The last year’s Science Cloud workshop was a great venue for anybody interested in cloud computing for science. The program covered everything from scientific cloud platforms (and how to set them up), through standards and middleware, to case studies of scientific applications on commercial cloud platforms such as Amazon and Azure. The latter were perhaps the most interesting of the workshop – and in fact one of them, a performance study of a cosmology application on Amazon from Lawrence Berkeley National Lab won the best paper award. The slides and papers can be viewed online – still a great reference to see what’s happening in cloud computing for science.  Some of the papers will also appear in the Scientific Programming Journal’s special issue on science-driven cloud computing.

This year’s Science Cloud workshop will be again collocated with HPDC and solicit papers addressing similar issues. If you are using clouds for science and have a thing or two to say about it this may be a good opportunity.

Right on the heels of Amazon’s groundbreaking news on the Cluster Compute instances a couple of days ago, comes this announcement about a partnership between CENIC, Pacific NorthWest GigaPoP (PNWGP), and Amazon: two 10 Gigabit per second (Gbps) connections to Amazon S3 and EC2. This connection will be available to CENIC and PNWGP member institutions (educational and research institutions on the West Coast and in the Pacific North-West) — among others, the many ocean scientists of the Ocean Observatory Initiative (OOI) who we are working with to develop cloud-based scientific infrastructure.

In other words, we can now not only use IaaS to lease supercomputers – we can move data to those supercomputers fast. While so far these high-speed connections to Amazon are not generally available, it will be interesting to see what scientists will be able to do with them, what performance will be achievable in practice, and how it will change the scientific use of cloud computing. That’s two great developments for cloud computing for science in one week – it seems that the pace of progress on this front is accelerating .

We all woke up to a game-changing announcement today: Amazon announced Cluster Compute instances designed to support the kinds of closely coupled workloads that high performance computing (HPC) relies on. The Cluster Compute instances consist of a pair of quad-core Intel “Nehalem” processors with 23 GB of RAM, and 1690 GB of local instance storage. But by far the best part of the offering is the 10 Gbps network that connects Cluster Compute instances — essential for HPC applications.

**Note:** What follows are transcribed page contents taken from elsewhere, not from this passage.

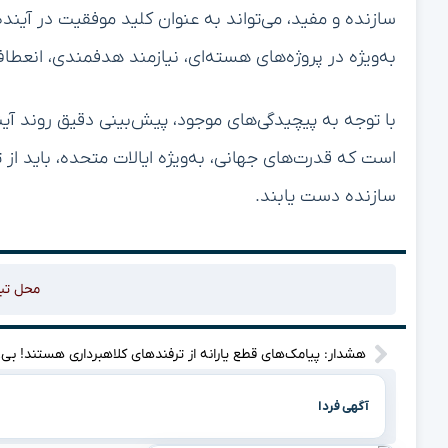
سازنده و مفید، می‌تواند به عنوان کلید موفقیت در آینده
به‌ویژه در پروژه‌های هسته‌ای، نیازمند هدفمندی، انعطا
با توجه به پیچیدگی‌های موجود، پیش‌بینی دقیق روند آی
است که قدرت‌های جهانی، به‌ویژه ایالات متحده، باید از ت
سازنده دست یابند.
محل تب
هشدار: پیا
آگهی فردا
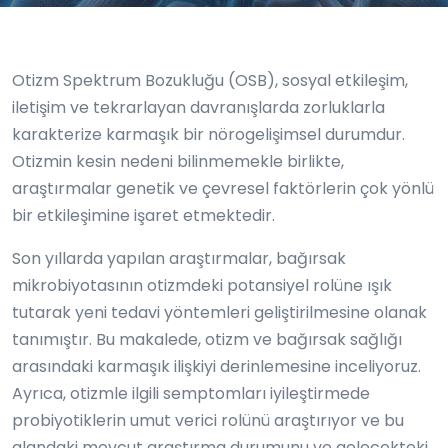
Otizm Spektrum Bozukluğu (OSB), sosyal etkileşim,
iletişim ve tekrarlayan davranışlarda zorluklarla
karakterize karmaşık bir nörogelişimsel durumdur.
Otizmin kesin nedeni bilinmemekle birlikte,
araştırmalar genetik ve çevresel faktörlerin çok yönlü
bir etkileşimine işaret etmektedir.
Son yıllarda yapılan araştırmalar, bağırsak
mikrobiyotasının otizmdeki potansiyel rolüne ışık
tutarak yeni tedavi yöntemleri geliştirilmesine olanak
tanımıştır. Bu makalede, otizm ve bağırsak sağlığı
arasındaki karmaşık ilişkiyi derinlemesine inceliyoruz.
Ayrıca, otizmle ilgili semptomları iyileştirmede
probiyotiklerin umut verici rolünü araştırıyor ve bu
alandaki mevcut araştırma durumunu ve gelecekteki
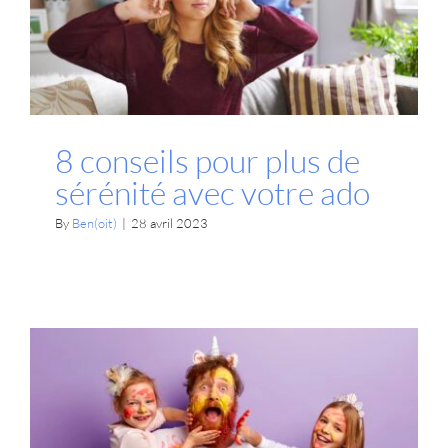
sérénité avec votre ado
Parentalité
8 conseils pour plus de
sérénité avec votre ado
By
Ben(oit)
|
28 avril 2023
Vive le parent imparfait !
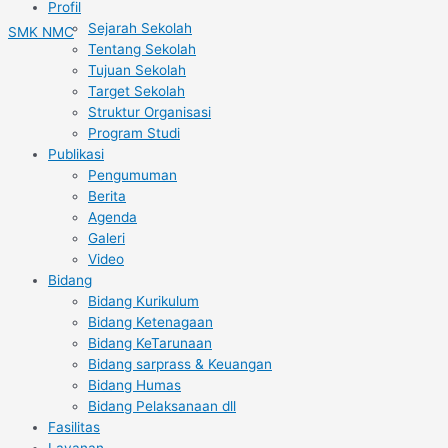
Profil
Lewati
Sejarah Sekolah
SMK NMC
ke
Tentang Sekolah
konten
Tujuan Sekolah
Target Sekolah
Struktur Organisasi
Program Studi
Publikasi
Pengumuman
Berita
Agenda
Galeri
Video
Bidang
Bidang Kurikulum
Bidang Ketenagaan
Bidang KeTarunaan
Bidang sarprass & Keuangan
Bidang Humas
Bidang Pelaksanaan dll
Fasilitas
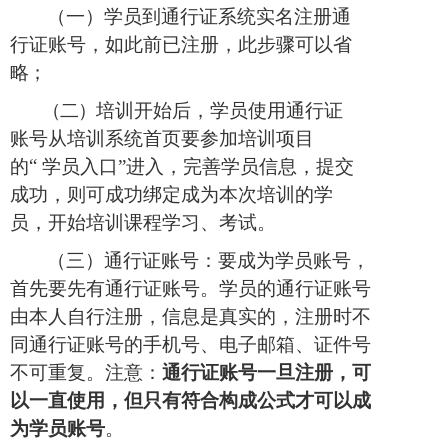
（
一
）
学员到通行证系统实名注册通
行证账号，如此前已注册，此步骤可以
省
略；
（
二
）
培训开始后，学员使用通行证
账号从培训系统首页要参加培训项目
“
的
学员入口
”进入，完善学员信息，提交
成功，则可成功绑定成
为
本
次培
训的学
员，开始培训课程学习、考试。
（
三
）
通行证账号：要成为学员账号，
首先要先有通行证账号。
学员的通行证账号
由本人自行注册，信息是真实的，注册时不
同通行证账号
的手机号、电子邮箱、
证件号
不可重复。注意：
通行证账号一旦注册，可
以一直使
用，但只有符合构成公式才可以成
为学员账号
。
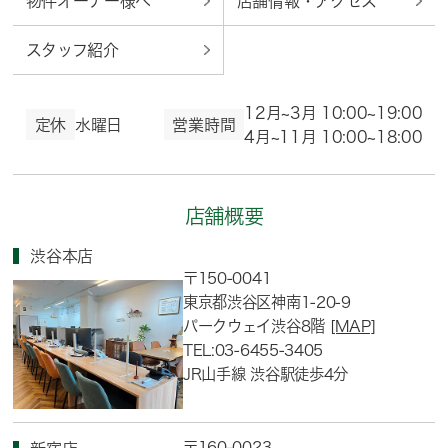
物件オーナー様へ
店舗情報・アクセス
スタッフ紹介
12月~3月 10:00~19:00
定休
水曜日
営業時間
4月~11月 10:00~18:00
店舗概要
渋谷本店
〒150-0041
東京都渋谷区神南1-20-9
パークウェイ渋谷8階
[MAP]
TEL:03-6455-3405
JR山手線 渋谷駅徒歩4分
〒160-0023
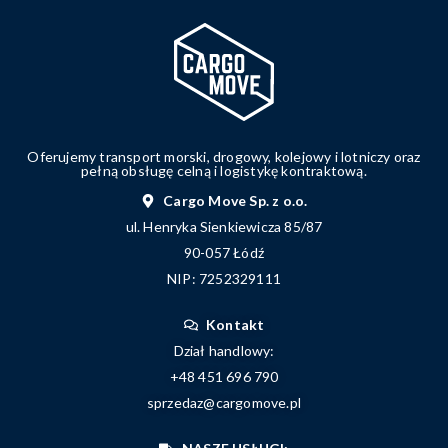
Oferujemy transport morski, drogowy, kolejowy i lotniczy oraz
pełną obsługę celną i logistykę kontraktową.
Cargo Move Sp. z o.o.
ul. Henryka Sienkiewicza 85/87
90-057 Łódź
NIP: 7252329111
Kontakt
Dział handlowy:
+48 451 696 790
sprzedaz@cargomove.pl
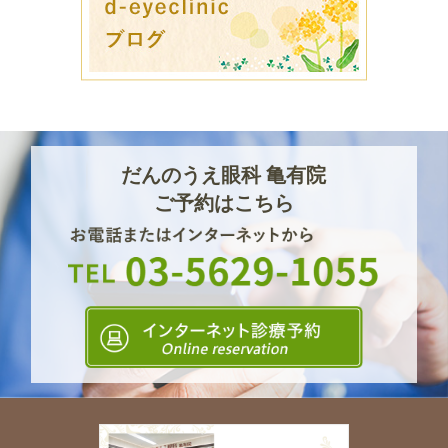
だんのうえ眼科 亀有院
ご予約はこちら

The real headline though is that for the first time ever a virtual cluster could be featured on the Top500 list. Amazon published the result of the High Performance Linpack benchmark on a virtual cluster made up of 880 Cluster Compute instances (7040 cores) and measured the overall performance at 41.82 TeraFLOPS. This would place a virtual cluster made out of Cluster Compute instances in the 146th position on the Top500 list. For a sense of scale, the somewhat larger in size TACC Lonestar cluster, serving as computational resource in TeraGrid, currently occupies the 123th position on this list.

How much does it all cost? A quick back-of-the-envelope calculation shows that at $1.60 per hour, the Cluster Compute on-demand instances cost about $14K per node per year. However, if you use reserved instances the price drops significantly. Based on 100% utilization for a 3 year reserved instance (which is more similar to buying a supercomputer for 3 years) you’d pay only $0.81 per instance ($6590 up front and $0.56 per hour), in other words, $7K per node per year – but that’s all-inclusive, no additional operating costs. This rough calculation does not include the cost of EBS and data transfer which to some extent depend on the use of the cluster — still, something to keep in mind.

Amazon AWS recently announced that EC2 instances can be configured to launch from EBS volumes instead of bundled disk images.

Science users launching heterogeneous clusters can possibly take advantage of this in order to streamline the bundling of images. Those clusters often share a base image layout. Because these AMIs can now reference any number of EBS volumes in their external description including for the root disk, you can now work on customizing each partition and “mix and match” root disks and partitions more easily to make a cohesive cluster. That’s more convenient than maintaining such a partition organization separately and bundling images for each cluster node type, which is traditionally time consuming.

Another change is that the AMI can be above 10GB (up to 1TB) when launched in this manner: some clusters we have seen are pushing that limit even without any data sets!

There is an added cost involved in using EBS which must be taken into account. And EBS is charged by both disk size and number of I/O operations, so this may not be useful in a lot of cases.